A nivel físico, a medida que crece la barriga, la tensión en la espalda va en aumento, provocando en muchos casos dolores y molestias en la zona lumbar y cervical, así como la posible inflamación del nervio ciático, provocando fuertes dolores en glúteos y piernas.

Además, la retención de líquidos puede provocar hinchazón y sensación de entumecimiento en las extremidades, sobretodo en piernas y pies pero también en brazos y manos.

A nivel mental y emocional, el masaje permite a la mujer disfrutar de un momento de tranquilidad para sí misma, liberando el estrés acumulado en el día a día.

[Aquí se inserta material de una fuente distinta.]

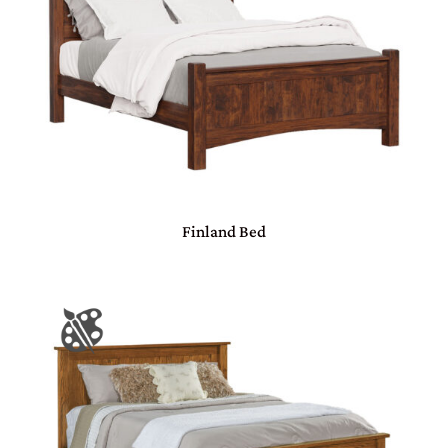
Finland Bed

Por todo esto, se recomiendan los masajes en el embarazo, una vez superado el primer trimestre de gestación.

Tipos de masajes:

  • Masaje terapéutico: consiste en aliviar las dolencias más frecuentes provocadas por contracturas o ciática y liberar la tensión acumulada en la espalda.
  • Masaje circulatorio: activa la circulación y previene los problemas relacionados con la retención de líquidos. Se realizará en las extremidades, que es donde existe mayor riesgo de hinchazón, pesadez y entumecimiento.
  • Masaje relajante: para relajar el cuerpo y la mente de la futura mamá. El masaje relajante puede ser general, en todo el cuerpo o bien sólo en alguna zona: espalda, cabeza, cara, pies, piernas…

Precauciones a tener en cuenta:

  • Consultar con el ginecólogo la conveniencia de recibir un masaje ya que él es el que puede determinar si existe algún riesgo según las características de cada mujer.
  • Esperar al segundo trimestre para recibir el masaje (a partir de la semana 15). Se trata de una medida de prevención que se asocian a la primera etapa del embarazo.

El masaje tiene una duración aproximada de 60 minutos y se realiza en una camilla y en una posición recostada de lado.